[Start of Attachment]
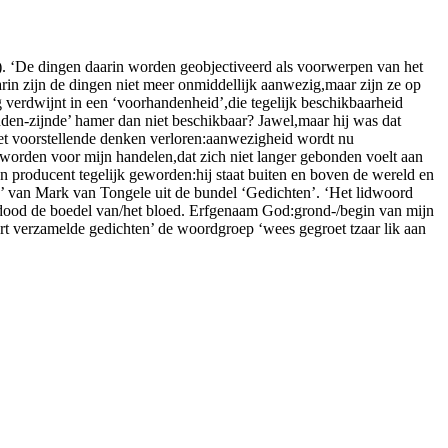
s). ‘De dingen daarin worden geobjectiveerd als voorwerpen van het
Daarin zijn de dingen niet meer onmiddellijk aanwezig,maar zijn ze op
 verdwijnt in een ‘voorhandenheid’,die tegelijk beschikbaarheid
den-zijnde’ hamer dan niet beschikbaar? Jawel,maar hij was dat
 het voorstellende denken verloren:aanwezigheid wordt nu
geworden voor mijn handelen,dat zich niet langer gebonden voelt aan
n producent tegelijk geworden:hij staat buiten en boven de wereld en
te’ van Mark van Tongele uit de bundel ‘Gedichten’. ‘Het lidwoord
de dood de boedel van/het bloed. Erfgenaam God:grond-/begin van mijn
bert verzamelde gedichten’ de woordgroep ‘wees gegroet tzaar lik aan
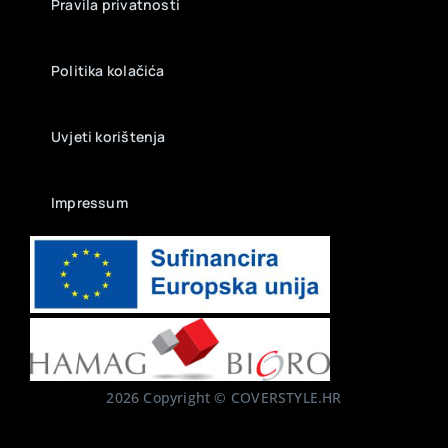
Pravila privatnosti
Politika kolačića
Uvjeti korištenja
Impressum
2026 Copyright © COVERSTYLE.HR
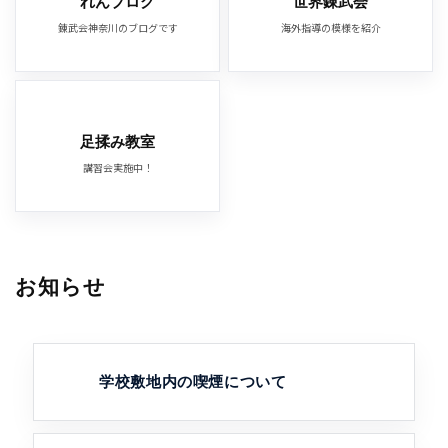
れんブログ
世界錬武会
錬武会神奈川のブログです
海外指導の模様を紹介
足揉み教室
講習会実施中！
お知らせ
学校敷地内の喫煙について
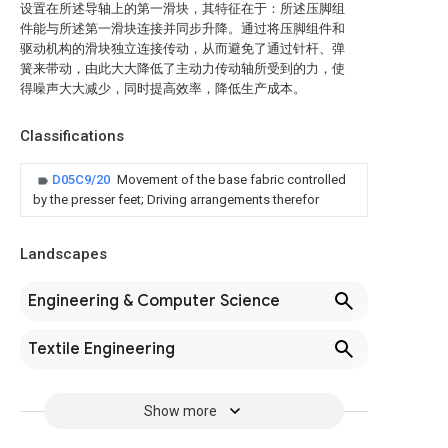
设置在所述导轴上的第一滑块，其特征在于：所述压脚组
件能与所述第一滑块连接并同步升降。通过将压脚组件和
驱动机构的滑块独立连接传动，从而避免了通过针杆、弹
簧来带动，由此大大降低了主动力传动轴所受到的力，使
得噪声大大减少，同时提高效率，降低生产成本。
Classifications
D05C9/20
Movement of the base fabric controlled
by the presser feet; Driving arrangements therefor
Landscapes
Engineering & Computer Science
Textile Engineering
Show more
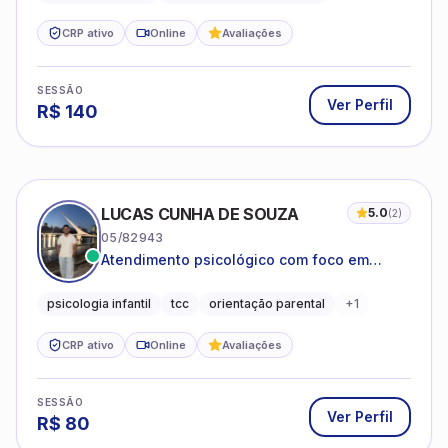
CRP ativo
Online
Avaliações
SESSÃO
Ver Perfil
R$
140
LUCAS CUNHA DE SOUZA
5.0
(
2
)
05/82943
Atendimento psicológico com foco em
Terapia Cognitivo-Comportamental (TCC),
promovendo equilíbrio emocional e
psicologia infantil
tcc
orientação parental
+
1
qualidade de vida.
CRP ativo
Online
Avaliações
SESSÃO
Ver Perfil
R$
80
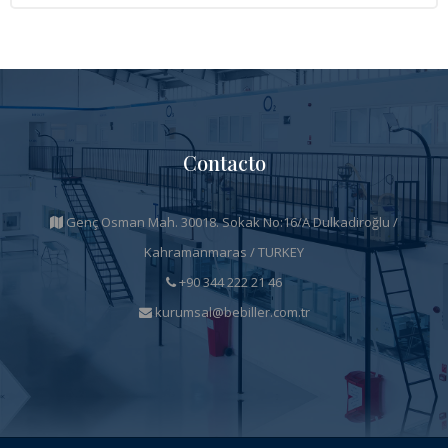
Contacto
Genç Osman Mah. 30018. Sokak No:16/A Dulkadiroğlu /
Kahramanmaras / TURKEY
+90 344 222 21 46
kurumsal@bebiller.com.tr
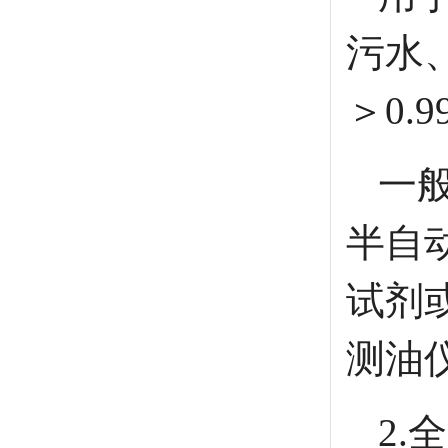
污水
＞0.
一般
半自动
试剂或
测油
2.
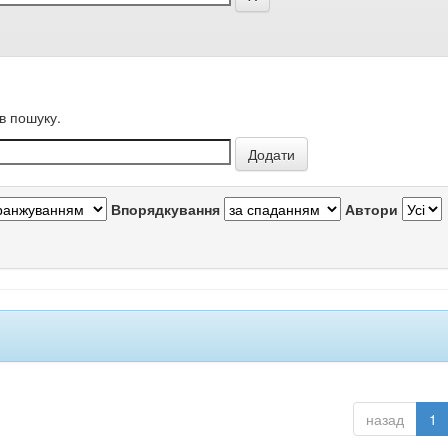
в пошуку.
Впорядкування
Автори
назад
1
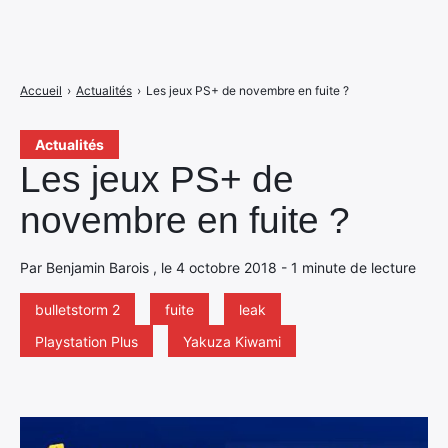
Accueil
›
Actualités
›
Les jeux PS+ de novembre en fuite ?
Actualités
Les jeux PS+ de
novembre en fuite ?
Par Benjamin Barois , le 4 octobre 2018 - 1 minute de lecture
bulletstorm 2
fuite
leak
Playstation Plus
Yakuza Kiwami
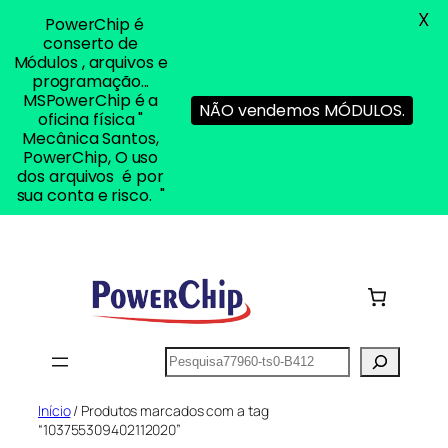
X
PowerChip é
conserto de
Módulos , arquivos e
programação...
MSPowerChip é a
NÃO vendemos MÓDULOS.
oficina física "
Mecânica Santos,
PowerChip, O uso
dos arquivos é por
sua conta e risco. "
Pular
para
o
conteúdo
Pesquisar
Início
/ Produtos marcados com a tag
“103755309402112020”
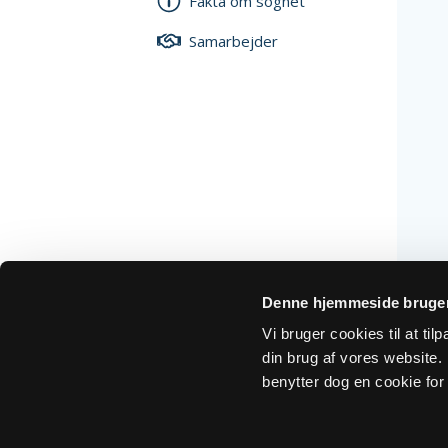
Fakta om sognet
Samarbejder
Denne hjemmeside bruger
Vi bruger cookies til at ti
din brug af vores website. H
benytter dog en cookie for 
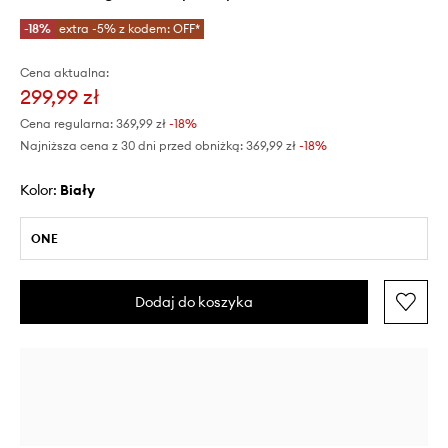
-18%
extra -5% z kodem: OFF*
Cena aktualna:
299,99 zł
Cena regularna:
369,99 zł
-18%
Najniższa cena z 30 dni przed obniżką:
369,99 zł
 -18%
Kolor:
biały
ONE
Dodaj do koszyka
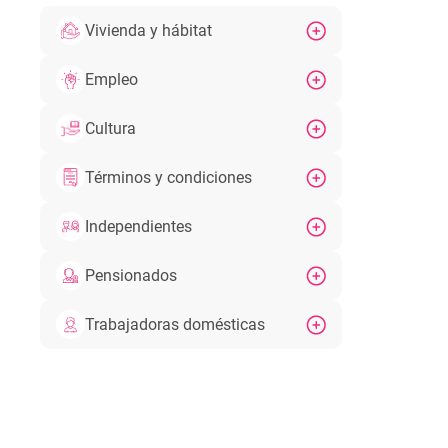
Vivienda y hábitat
Empleo
Cultura
Términos y condiciones
Independientes
Pensionados
Trabajadoras domésticas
[End of Attachment]
*EXERCISE DIRECTIONS*: Return all of the entries exactly as written, but drop any pictures they hold.

*EXERCISE OUTPUT*:
s). ‘De dingen daarin worden geobjectiveerd als voorwerpen van het
Daarin zijn de dingen niet meer onmiddellijk aanwezig,maar zijn ze op
 verdwijnt in een ‘voorhandenheid’,die tegelijk beschikbaarheid
den-zijnde’ hamer dan niet beschikbaar? Jawel,maar hij was dat
 het voorstellende denken verloren:aanwezigheid wordt nu
geworden voor mijn handelen,dat zich niet langer gebonden voelt aan
n producent tegelijk geworden:hij staat buiten en boven de wereld en
te’ van Mark van Tongele uit de bundel ‘Gedichten’. ‘Het lidwoord
de dood de boedel van/het bloed. Erfgenaam God:grond-/begin van mijn
bert verzamelde gedichten’ de woordgroep ‘wees gegroet tzaar lik aan
Pravila privatnosti
Politika kolačića
Uvjeti korištenja
Impressum
2026 Copyright © COVERSTYLE.HR
れんブログ
世界錬武会
錬武会神奈川のブログです
海外指導の模様を紹介
足揉み教室
講習会実施中！
お知らせ
学校敷地内の喫煙について
设置在所述导轴上的第一滑块，其特征在于：所述压脚组
件能与所述第一滑块连接并同步升降。通过将压脚组件和
驱动机构的滑块独立连接传动，从而避免了通过针杆、弹
簧来带动，由此大大降低了主动力传动轴所受到的力，使
得噪声大大减少，同时提高效率，降低生产成本。
Classifications
D05C9/20
Movement of the base fabric controlled
by the presser feet; Driving arrangements therefor
Landscapes
Engineering & Computer Science
Textile Engineering
Show more
CRP ativo
Online
Avaliações
SESSÃO
Ver Perfil
R$
140
LUCAS CUNHA DE SOUZA
5.0
(
2
)
05/82943
Atendimento psicológico com foco em
Terapia Cognitivo-Comportamental (TCC),
promovendo equilíbrio emocional e
psicologia infantil
tcc
orientação parental
+
1
qualidade de vida.
CRP ativo
Online
Avaliações
SESSÃO
Ver Perfil
R$
80
Contacto
Genç Osman Mah. 30018. Sokak No:16/A Dulkadiroğlu /
Kahramanmaras / TURKEY
+90 344 222 21 46
kurumsal@bebiller.com.tr
污水
＞0.
一般
半自动
试剂或
测油
2.
в пошуку.
Впорядкування
Автори
назад
1
Accueil
›
Actualités
›
Les jeux PS+ de novembre en fuite ?
Actualités
Les jeux PS+ de
novembre en fuite ?
Par Benjamin Barois , le 4 octobre 2018 - 1 minute de lecture
bulletstorm 2
fuite
leak
Playstation Plus
Yakuza Kiwami
X
PowerChip é
conserto de
Módulos , arquivos e
programação...
MSPowerChip é a
NÃO vendemos MÓDULOS.
oficina física "
Mecânica Santos,
PowerChip, O uso
dos arquivos é por
sua conta e risco. "
Pular
para
o
conteúdo
Pesquisar
Início
/ Produtos marcados com a tag
“103755309402112020”
Fakta om sognet
Samarbejder
Denne hjemmeside bruger
Vi bruger cookies til at ti
din brug af vores website. H
benytter dog en cookie for 
-18%
extra -5% z kodem: OFF*
Cena aktualna:
299,99 zł
Cena regularna:
369,99 zł
-18%
Najniższa cena z 30 dni przed obniżką:
369,99 zł
 -18%
Kolor:
biały
ONE
Dodaj do koszyka
Vivienda y hábitat
Empleo
Cultura
Términos y condiciones
Independientes
Pensionados
Trabajadoras domésticas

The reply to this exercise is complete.